A cela s'ajoute la forte spécialisation de l'appareil exportateur français sur le matériel aéronautique. La propagation de la pandémie sur toute la planète depuis deux ans a mis un violent coup d'arrêt aux exportations de la filière aéronautique française. Pourtant, le poids de cette filière dans la balance commerciale française n'a cessé de s'envoler. En effet, l'aéronautique est avec quelques autres grands secteurs comme la chimie, les parfums et cosmétiques, les produits agricoles et agroalimentaires ainsi que la pharmacie un secteur largement excédentaire en 2019. Résultat, l'effondrement de 2020 des exportations de matériel aéronautique a provoqué un véritable séisme sur toute la filière.
Enfin, la balance commerciale hexagonale est devenue négative dans le milieu des années 2000 en raison notamment des pertes de compétitivité à l'égard de l'Allemagne qui a comprimé les salaires, "mais aussi sous l'effet d'une spécialisation géographique qui a joué notamment au détriment des exportations, avec notamment l'entrée de la Chine dans l'organisation mondiale du commerce", soulignent les économistes de l'OFCE Hervé Péléraux et Mathieu Plane dans l'ouvrage "L'économie française 2021" (éditions La Découverte).

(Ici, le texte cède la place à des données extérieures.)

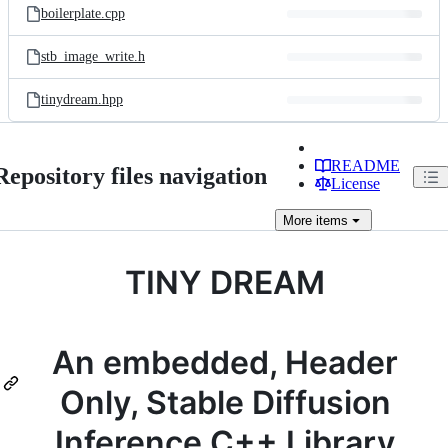
boilerplate.cpp
stb_image_write.h
tinydream.hpp
README
Repository files navigation
License
More
items
TINY DREAM
An embedded, Header
Only, Stable Diffusion
Inference C++ Library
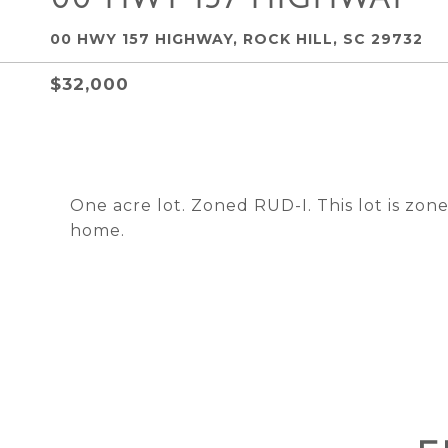
00 HWY 157 HIGHWAY, ROCK HILL, SC 29732
$32,000
One acre lot. Zoned RUD-I. This lot is zone
home.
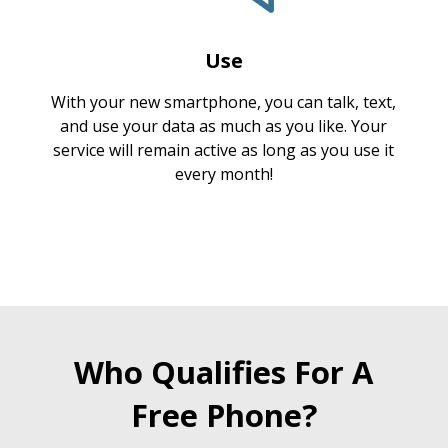
Use
With your new smartphone, you can talk, text,
and use your data as much as you like. Your
service will remain active as long as you use it
every month!
Who Qualifies For A
Free Phone?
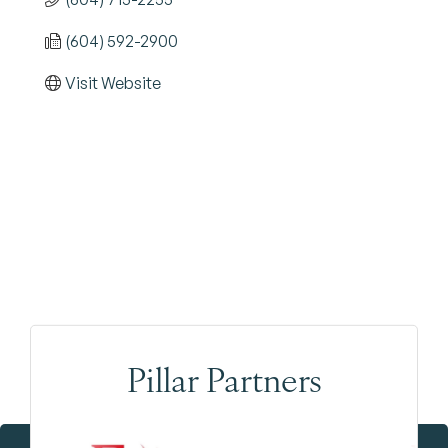
(604) 592-2900
Visit Website
Pillar Partners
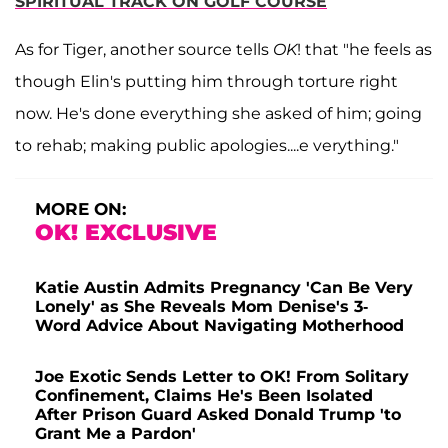
SPIRITUAL TRACK ON GOLF COURSE
As for Tiger, another source tells
OK
! that "he feels as
though Elin's putting him through torture right
now. He's done everything she asked of him; going
to rehab; making public apologies....e verything."
MORE ON:
OK! EXCLUSIVE
Katie Austin Admits Pregnancy 'Can Be Very
Lonely' as She Reveals Mom Denise's 3-
Word Advice About Navigating Motherhood
Joe Exotic Sends Letter to OK! From Solitary
Confinement, Claims He's Been Isolated
After Prison Guard Asked Donald Trump 'to
Grant Me a Pardon'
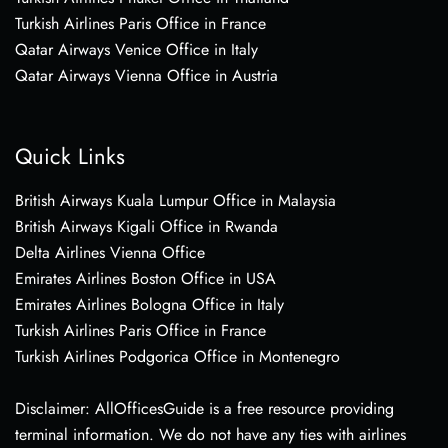
Turkish Airlines Paris Office in France
Qatar Airways Venice Office in Italy
Qatar Airways Vienna Office in Austria
Quick Links
British Airways Kuala Lumpur Office in Malaysia
British Airways Kigali Office in Rwanda
Delta Airlines Vienna Office
Emirates Airlines Boston Office in USA
Emirates Airlines Bologna Office in Italy
Turkish Airlines Paris Office in France
Turkish Airlines Podgorica Office in Montenegro
Disclaimer: AllOfficesGuide is a free resource providing
terminal information. We do not have any ties with airlines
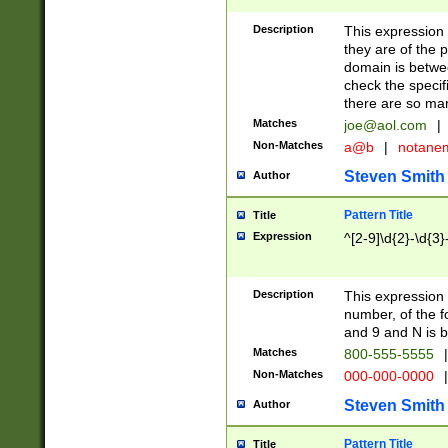
Description
This expression
they are of the p
domain is betwe
check the specifi
there are so ma
Matches
joe@aol.com
|
Non-Matches
a@b
|
notane
Steven Smith
Author
Pattern Title
Title
Expression
^[2-9]\d{2}-\d{3}
Description
This expressio
number, of the
and 9 and N is 
Matches
800-555-5555
|
Non-Matches
000-000-0000
|
Steven Smith
Author
Pattern Title
Title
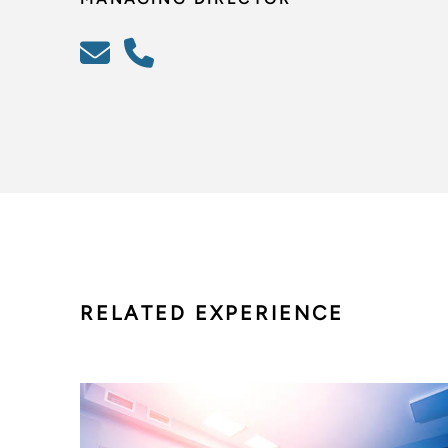
RELATED EXPERIENCE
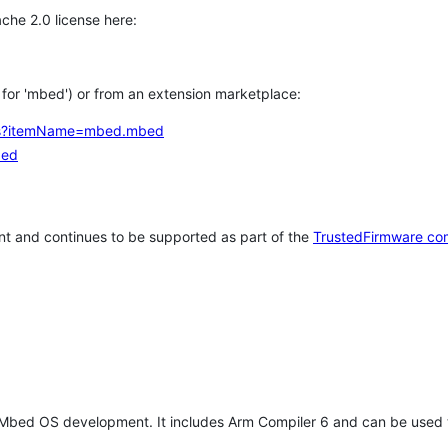
che 2.0 license here:
h for 'mbed') or from an extension marketplace:
tems?itemName=mbed.mbed
bed
t and continues to be supported as part of the
TrustedFirmware co
 Mbed OS development. It includes Arm Compiler 6 and can be used 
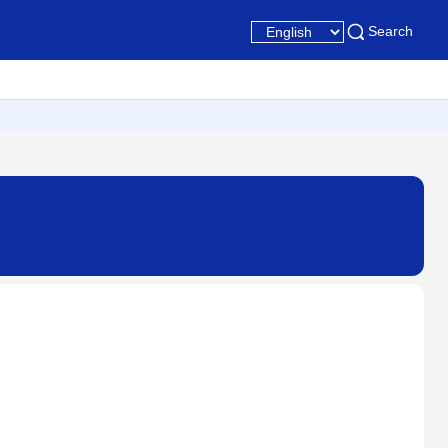
Search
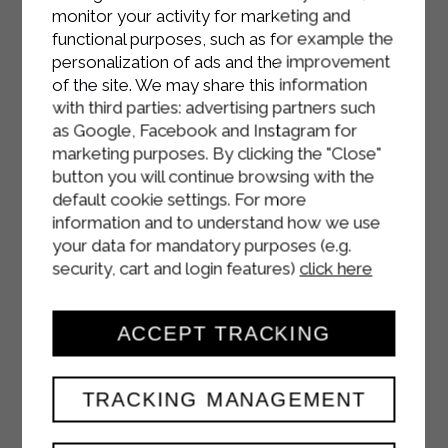
monitor your activity for marketing and
functional purposes, such as for example the
personalization of ads and the improvement
of the site. We may share this information
with third parties: advertising partners such
as Google, Facebook and Instagram for
marketing purposes. By clicking the "Close"
button you will continue browsing with the
default cookie settings. For more
information and to understand how we use
your data for mandatory purposes (e.g.
security, cart and login features)
click here
ACCEPT TRACKING
TRACKING MANAGEMENT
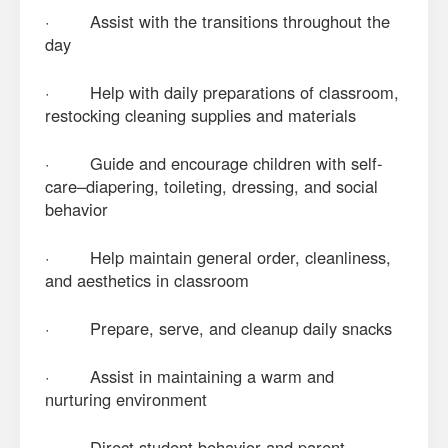
· Assist with the transitions throughout the
day
· Help with daily preparations of classroom,
restocking cleaning supplies and materials
· Guide and encourage children with self-
care–diapering, toileting, dressing, and social
behavior
· Help maintain general order, cleanliness,
and aesthetics in classroom
· Prepare, serve, and cleanup daily snacks
· Assist in maintaining a warm and
nurturing environment
· Direct student behavior and parent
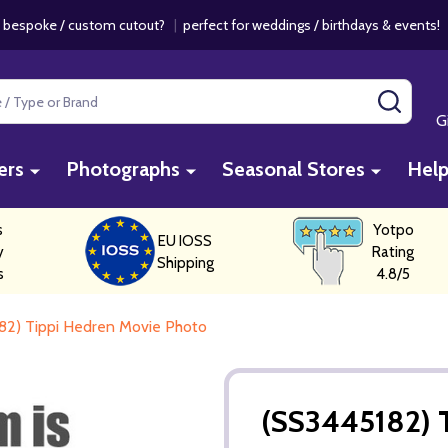
 bespoke / custom cutout?
|
perfect for weddings / birthdays & events
SEAR
G
ers
Photographs
Seasonal Stores
Hel
s
Yotpo
EU IOSS
y
Rating
Shipping
s
4.8/5
82) Tippi Hedren Movie Photo
(SS3445182) 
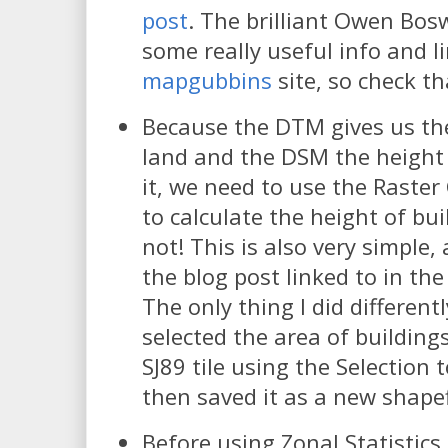
post
. The brilliant Owen Bos
some really useful info and l
mapgubbins
site, so check th
Because the DTM gives us the
land and the DSM the height 
it, we need to use the Raster
to calculate the height of bui
not! This is also very simple,
the blog post linked to in the 
The only thing I did differentl
selected the area of building
SJ89 tile using the Selection 
then saved it as a new shapefi
Before using Zonal Statistics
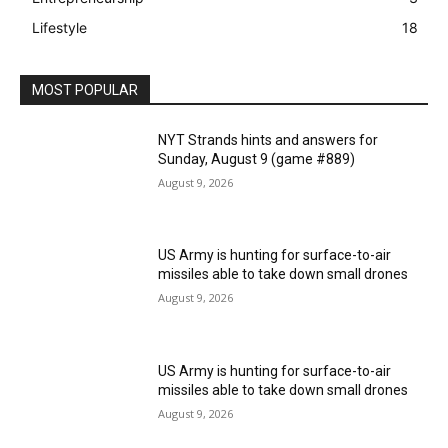
Lifestyle
18
MOST POPULAR
NYT Strands hints and answers for
Sunday, August 9 (game #889)
August 9, 2026
US Army is hunting for surface-to-air
missiles able to take down small drones
August 9, 2026
US Army is hunting for surface-to-air
missiles able to take down small drones
August 9, 2026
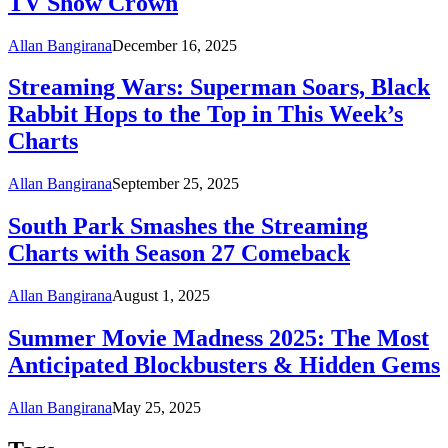
TV Show Crown
Allan Bangirana
December 16, 2025
Streaming Wars: Superman Soars, Black
Rabbit Hops to the Top in This Week’s
Charts
Allan Bangirana
September 25, 2025
South Park Smashes the Streaming
Charts with Season 27 Comeback
Allan Bangirana
August 1, 2025
Summer Movie Madness 2025: The Most
Anticipated Blockbusters & Hidden Gems
Allan Bangirana
May 25, 2025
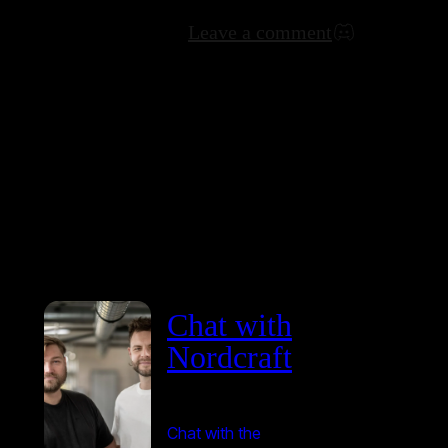
Leave a comment
Chat with
Nordcraft
Chat with the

Un déficit chronique depuis près de 20 ans
La dégradation de la balance commerciale est loin d'être un phénomène récent. La commission d'enquête parlementaire qui a récemment interrogé plus de 135 personnes et dévoilé un volumineux rapport de plus de 450 pages soulignent que "la désindustrialisation et la balance commerciale sont deux sujets intimement liés". Le constat est dorénavant bien connu, la part de l'industrie dans le produit intérieur brut tricolore s'effondre depuis des décennies. Et cette tendance de long terme est loin de concerner seulement la France. Hormis quelques exceptions comme l'Allemagne, la plupart des grands pays européens sont également concernés par cette chute abyssale.
Des perspectives assombries en 2022
L'économie française entame 2022 dans un épais brouillard. L'éruption du variant Omicron dans les chaînes de contamination partout en Europe, les records de contamination quotidiens, les difficultés d'approvisionnement et les poussées inflationnistes plombent le moral des chefs d'entreprise rappelle une récente enquête menée par OpinionWay pour La Tribune et le réseau des chambres de commerce et d'industrie (CCI).
A cela s'ajoute le coup de frein de la croissance mondiale attendue en 2022. Le ralentissement plus fort qu'anticipé de la croissance en Chine et aux Etats-Unis pourraient avoir des répercussions sur les échanges mondiaux rappelle le Fonds monétaire international dans la mise à jour de ses dernières perspectives. "Sur les marchés de l'énergie, les risques ne sont pas à la baisse. La situation géopolitique en Ukraine et en Russie pèse déjà. L'économie française est en phase d'atterrissage. La demande se modère en Chine. Après cette reprise, il y a un ralentissement de l'activité à prévoir au niveau global", résume Charlotte de Montpellier. "On peut s'attendre à un ralentissement du commerce extérieur en 2022",complète-t-elle. A quelques semaines de la présidentielle, la publication des derniers chiffres du commerce extérieur en 2021 pourrait bien assombrir le bilan du gouvernement.